“No.” I wasn’t ready to yank my guts out of my body in front of anybody, least of all my somewhat critical sister.

“Message received,” Kathleen said. She picked up the cozy mystery she’d been reading.

We were silent for a few moments as we read. The local tabloid was a mixture of old-fashioned news like a fiftieth wedding anniversary celebration and a farmer’s report that aliens had made a shape of the president’s head in his alfalfa field.

“I knew it was the president,” the farmer had explained. “It’s got those big ears, you know the way he does.”

The world had gotten stranger since I was a kid. Back then the mysteries were far simpler: Who really killed Jack Kennedy? Why did Nikita Khrushchev bang his shoe on a desk?

“Marriage isn’t always easy,” Kathleen said, putting down her book.

“I know that.”

“Michael and I were so young when we got married. We had no clue what we were doing.”

“Age has nothing to do with it,” I said. “None of us really know what we’re doing.”

“All I knew was I loved Michael and thought he’d be a good father for our kids.”

“That’s way ahead of some people. I think some people get married just to legitimize the wild sex they’re having.” I picked up my coffee. “And then it gets weird. I had a friend—I had to cover my ears when she told me some of the things she and her boyfriend were doing.”

“Eww.”

“Exactly. Why don’t some people realize there are things a person doesn’t really need to hear?”

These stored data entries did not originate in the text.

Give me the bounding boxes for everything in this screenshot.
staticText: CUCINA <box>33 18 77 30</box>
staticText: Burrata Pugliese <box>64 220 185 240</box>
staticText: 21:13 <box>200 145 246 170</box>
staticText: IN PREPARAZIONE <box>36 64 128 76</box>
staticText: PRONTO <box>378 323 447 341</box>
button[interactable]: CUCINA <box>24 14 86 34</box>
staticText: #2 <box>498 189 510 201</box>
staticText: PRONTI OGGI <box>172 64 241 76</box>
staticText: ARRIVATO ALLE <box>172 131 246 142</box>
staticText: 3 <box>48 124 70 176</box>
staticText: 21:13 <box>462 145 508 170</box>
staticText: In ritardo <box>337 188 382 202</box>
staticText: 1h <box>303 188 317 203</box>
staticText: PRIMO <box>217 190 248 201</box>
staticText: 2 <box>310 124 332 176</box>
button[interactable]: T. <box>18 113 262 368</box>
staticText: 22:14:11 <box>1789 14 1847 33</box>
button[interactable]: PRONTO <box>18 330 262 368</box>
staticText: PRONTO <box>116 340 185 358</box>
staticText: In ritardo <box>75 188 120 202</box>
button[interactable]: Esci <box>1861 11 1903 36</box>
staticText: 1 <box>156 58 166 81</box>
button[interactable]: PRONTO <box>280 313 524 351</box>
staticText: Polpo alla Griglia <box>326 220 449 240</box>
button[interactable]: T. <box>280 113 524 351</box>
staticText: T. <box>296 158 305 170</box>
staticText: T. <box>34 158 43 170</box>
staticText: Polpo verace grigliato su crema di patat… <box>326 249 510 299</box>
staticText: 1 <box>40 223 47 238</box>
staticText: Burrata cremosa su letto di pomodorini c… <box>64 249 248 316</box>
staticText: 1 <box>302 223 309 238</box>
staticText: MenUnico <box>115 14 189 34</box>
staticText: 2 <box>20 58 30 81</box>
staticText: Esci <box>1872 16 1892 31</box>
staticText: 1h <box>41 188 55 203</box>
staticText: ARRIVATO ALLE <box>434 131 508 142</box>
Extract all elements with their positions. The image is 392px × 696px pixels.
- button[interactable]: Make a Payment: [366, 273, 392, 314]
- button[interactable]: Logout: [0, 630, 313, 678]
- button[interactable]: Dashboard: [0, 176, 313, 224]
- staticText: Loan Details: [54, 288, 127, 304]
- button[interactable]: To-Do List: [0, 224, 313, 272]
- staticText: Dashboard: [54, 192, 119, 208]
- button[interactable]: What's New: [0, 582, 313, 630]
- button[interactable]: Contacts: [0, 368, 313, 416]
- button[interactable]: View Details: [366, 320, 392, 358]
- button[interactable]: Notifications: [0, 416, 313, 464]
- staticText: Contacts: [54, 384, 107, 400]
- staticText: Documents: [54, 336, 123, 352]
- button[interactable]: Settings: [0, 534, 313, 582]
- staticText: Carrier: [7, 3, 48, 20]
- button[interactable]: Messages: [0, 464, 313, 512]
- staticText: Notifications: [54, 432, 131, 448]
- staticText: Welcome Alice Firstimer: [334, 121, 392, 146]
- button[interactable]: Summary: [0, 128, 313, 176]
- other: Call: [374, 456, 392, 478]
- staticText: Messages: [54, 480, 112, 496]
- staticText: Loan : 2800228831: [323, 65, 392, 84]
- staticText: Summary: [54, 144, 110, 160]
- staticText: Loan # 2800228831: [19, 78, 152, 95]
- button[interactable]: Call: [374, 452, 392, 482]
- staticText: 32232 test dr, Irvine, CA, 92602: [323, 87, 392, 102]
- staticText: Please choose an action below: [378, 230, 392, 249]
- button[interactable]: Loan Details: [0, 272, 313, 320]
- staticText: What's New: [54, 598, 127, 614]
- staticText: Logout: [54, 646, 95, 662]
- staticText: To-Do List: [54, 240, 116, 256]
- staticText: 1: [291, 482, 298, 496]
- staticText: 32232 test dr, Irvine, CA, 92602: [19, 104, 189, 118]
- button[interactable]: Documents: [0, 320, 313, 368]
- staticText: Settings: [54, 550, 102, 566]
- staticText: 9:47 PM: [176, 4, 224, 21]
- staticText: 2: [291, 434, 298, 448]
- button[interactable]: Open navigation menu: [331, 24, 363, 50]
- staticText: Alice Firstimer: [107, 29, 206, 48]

“Like what?” Kathleen leaned closer.

“You don’t want to know.”

“I kinda do. My experience was … um … limited.”

“Missionary all the way?”

“A little better than that,” Kathleen said and shook her head. “But not much. It fizzled out once the kids were teens. My doctor kept asking me how my sex life was—why do they get to ask that? I told her it was about as to be expected.” She leaned toward me. “So what did they do? Was it like that fifty shades book?”

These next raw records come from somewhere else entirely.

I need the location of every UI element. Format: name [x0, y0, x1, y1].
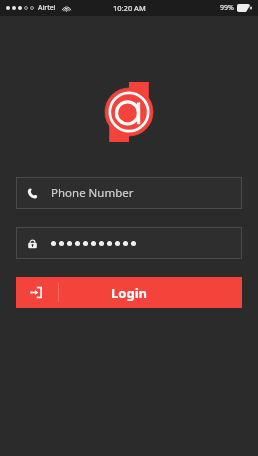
button[interactable] [16, 227, 242, 259]
staticText: 99% [220, 3, 234, 13]
other: Login [30, 286, 43, 299]
staticText: Phone Number [51, 185, 134, 201]
button[interactable]: Phone Number [16, 177, 242, 209]
staticText: Login [111, 284, 147, 302]
staticText: Airtel [38, 3, 56, 13]
button[interactable]: Login [16, 277, 242, 308]
staticText: 10:20 AM [113, 3, 146, 13]
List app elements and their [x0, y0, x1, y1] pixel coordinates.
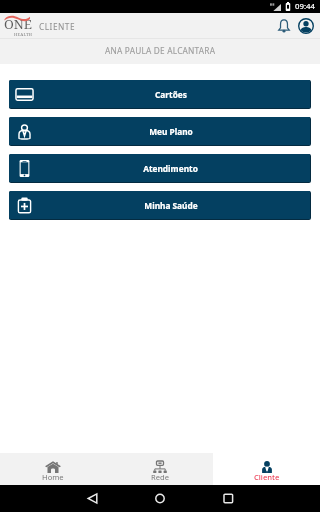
staticText: Atendimento	[143, 163, 198, 174]
staticText: Minha Saúde	[144, 200, 198, 211]
staticText: Home	[42, 472, 64, 482]
staticText: ONE	[4, 15, 33, 33]
button[interactable]: Recentes	[211, 485, 245, 512]
button[interactable]: Rede	[106, 453, 213, 485]
button[interactable]: Minha Saúde	[9, 191, 310, 219]
button[interactable]: Voltar	[76, 485, 110, 512]
button[interactable]: Meu Plano	[9, 117, 310, 145]
button[interactable]: Home	[0, 453, 106, 485]
button[interactable]: Início	[143, 485, 177, 512]
staticText: 09:44	[295, 1, 315, 12]
staticText: HEALTH	[14, 31, 33, 37]
button[interactable]: Notificações	[274, 16, 294, 36]
staticText: Cartões	[155, 89, 187, 100]
button[interactable]: Atendimento	[9, 154, 310, 182]
staticText: Meu Plano	[149, 126, 193, 137]
button[interactable]: Perfil	[296, 16, 316, 36]
button[interactable]: Cliente	[213, 453, 320, 485]
staticText: Rede	[151, 472, 169, 482]
staticText: Cliente	[254, 472, 280, 482]
staticText: CLIENTE	[39, 21, 76, 32]
staticText: ANA PAULA DE ALCANTARA	[105, 45, 216, 56]
button[interactable]: Cartões	[9, 80, 310, 108]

“I think there was a little of that too. But the worst was she said they had another woman with them.”

“In bed?” Kathleen’s mouth stayed open.

“Yep.”

“Gross. Why would they do that?”

I shrugged my shoulders. Late at night when my mind wouldn’t turn off, I sometimes tried to figure out how that would work, but my mind didn’t twist in that direction.

“So they got married,” I said.

“And?”

“It stopped. All of it. He told her she was now his wife, and wives didn’t do that kind of thing.”

“He didn’t happen to mention this beforehand?”

“Nope. Told her he hadn’t realized how he’d feel.”

“What did she do?”

“She stayed with him and adjusted,” I said. “She realized she was getting a little old for all the cavorting, that he was a good man, and she wouldn’t do much better.”